According to the CDC (Center for Disease Control) the greatest increase in obesity and lack of physical activity occurred in people in their 30's, so therefore it is not surprising to find a 70% increase in just 8 years. We are now beginning to see the consequences of physical inactivity and weight gain that go well beyond feeling good about yourself or cosmetic issues.
Approximately 17,000,000 Americans have diabetes. This equates to 6.9% of the population. At the current rate of increase, there will be about one million new cases per year.
The really frightening part of this is that this is probably an "under estimation" because it is not uncommon for diabetes to go undetected for as long as 12 years before being properly diagnosed, and that is assuming that it will be caught at all. This is the true danger of Syndrome X / Metabolic Syndrome.

Saturday, July 15, 2006

Diabetes Statistics

What are the statistics on Diabetes?
  • The per capita death toll was highest in the Middle East and parts of the Pacific, with more than one in four deaths in the 35-64 age range attributed to diabetes.
  • There are currently more than 194 million people with diabetes worldwide. If nothing is done to slow the epidemic, the number will exceed 333 million by 2025 and the World Health Organization (WHO) and the International Diabetes Foundation say the number of diabetics worldwide will be 366 million by 2030.
  • In 2003, the five countries with the largest numbers of persons with diabetes were India (35.5 million), China (23.8 million), the United States (16 million), Russia (9.7 million) and Japan (6.7 million).
  • At least 50% of all people with diabetes are unaware of their condition. In some countries this figure may rise to 80%.
  • Diabetes is the fourth main cause of death in most developed countries.
  • Diabetes is the leading cause of blindness and visual impairment in adults in developed countries.
  • Diabetes is the most common cause of amputation which is not the result of an accident.
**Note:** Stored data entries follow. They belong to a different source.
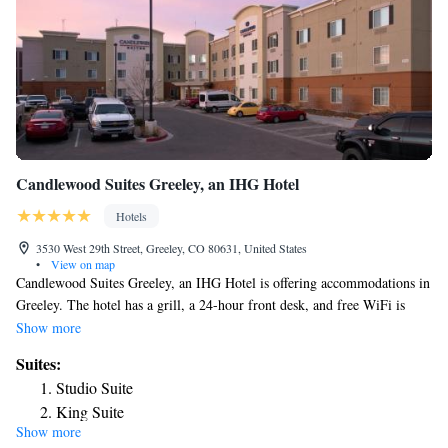
Candlewood Suites Greeley, an IHG Hotel
Hotels
3530 West 29th Street, Greeley, CO 80631, United States
•
View on map
Candlewood Suites Greeley, an IHG Hotel is offering accommodations in
Greeley. The hotel has a grill, a 24-hour front desk, and free WiFi is
available throughout the property. Selected rooms also feature a kitchen
Show more
with a fridge, a microwave and a stovetop. Guests at the hotel will be
Suites:
able to enjoy activities in and around Greeley, like hiking. Candlewood
Studio Suite
Suites Greeley, an IHG Hotel features a gym and a business center, which
King Suite
offers an ATM machine. The nearest airport is Denver International
Show more
Queen Studio Suite - Mobility Access Roll in Shower/Non-
Airport, 47 miles from the accommodation.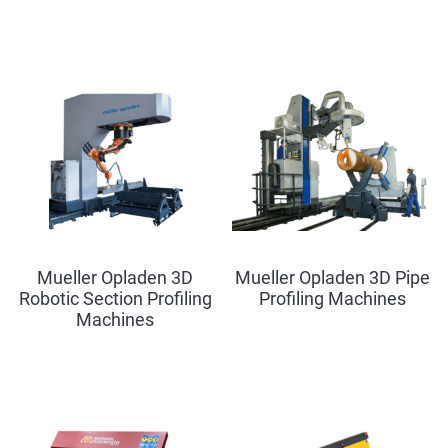
Mueller Opladen 3D
Mueller Opladen 3D Pipe
Robotic Section Profiling
Profiling Machines
Machines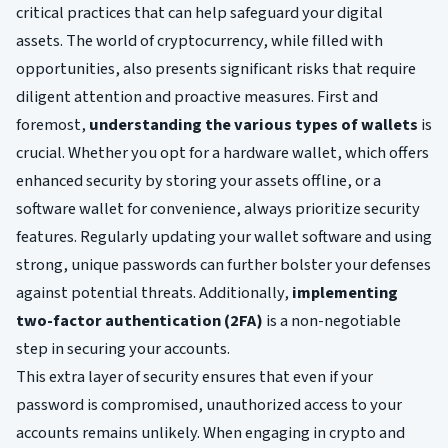
critical practices that can help safeguard your digital
assets. The world of cryptocurrency, while filled with
opportunities, also presents significant risks that require
diligent attention and proactive measures. First and
foremost,
understanding the various types of wallets
is
crucial. Whether you opt for a hardware wallet, which offers
enhanced security by storing your assets offline, or a
software wallet for convenience, always prioritize security
features. Regularly updating your wallet software and using
strong, unique passwords can further bolster your defenses
against potential threats. Additionally,
implementing
two-factor authentication (2FA)
is a non-negotiable
step in securing your accounts.
This extra layer of security ensures that even if your
password is compromised, unauthorized access to your
accounts remains unlikely. When engaging in crypto and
People with diabetes are 15 to 40 times more likely to require a lower-limb amputation compared to the general population.
  • People with diabetes are two to four times more likely to develop cardiovascular disease than people without diabetes.
  • People with Type II diabetes have the same risk of heart attack as people without diabetes who have already had a heart attack.
  • People with diabetes can have a heart attack without even realising it.
  • Strokes occur twice as often in people with diabetes and high blood pressure as in those with high blood pressure alone.
  • For each risk factor present, the risk of cardiovascular death is about three times greater in people with diabetes as compared to people without the condition.
  • By 2025, the number of people with diabetes is expected to more than double in Africa, the Eastern Mediterranean and Middle East, South-East Asia, and rise by 20% in Europe, 50% in North America, 85% in South and Central America and 75% in the Western Pacific.
  • For developing countries, there will be a projected increase of a 170% of cases; for developed countries, there will be a projected rise of 42%. 1
  1. Diabetes Atlas, Second Edition, International Diabetes Federation, 2003.

Friday, July 14, 2006

Gestational Diabetes Information

Gestational Diabetes
Another medical risk is gestational diabetes. This occurs in pregnant women due to abnormalities in their glucose levels and insulin secretion. Hormone changes associated with pregnancy interferes with insulin function. Although a woman’s bodily functions go back to normal after the pregnancy in most circumstances, there are statistics that report that as many as 50% of women with gestational diabetes develop Type II diabetes within twenty years of their pregnancy.

Thursday, July 13, 2006

Type II diabetes

Type II Diabetes
Type II diabetes can develop as a result of several factors including genetics and diet. If there is a history of diabetes within the family tree as well as group ancestry, a person is more likely to develop diabetes. Medical risks are also factors for a person to develop Type II diabetes. Such medical risks are impaired glucose tolerance or pre-diabetes, which occurs when blood glucose levels are higher than normal but not high enough to be diagnosed as diabetes.

Wednesday, July 12, 2006

Type I diabetes

Type I Diabetes
Type I diabetes occurs when the body is unable to produce insulin, a hormone manufactured and secreted by the pancreas. People with type I diabetes produce little or no insulin at all because their immune systems attack and destroy the insulin-producing beta cells in the pancreas. Although it is not clear what specifically causes type I diabetes, it is believed that exposure to a toxin or viral infection may trigger this autoimmune attack in genetically susceptible individuals. In type I diabetes, beta cells are destroyed gradually, but symptoms do not appear until at least 80% of the cells are affected.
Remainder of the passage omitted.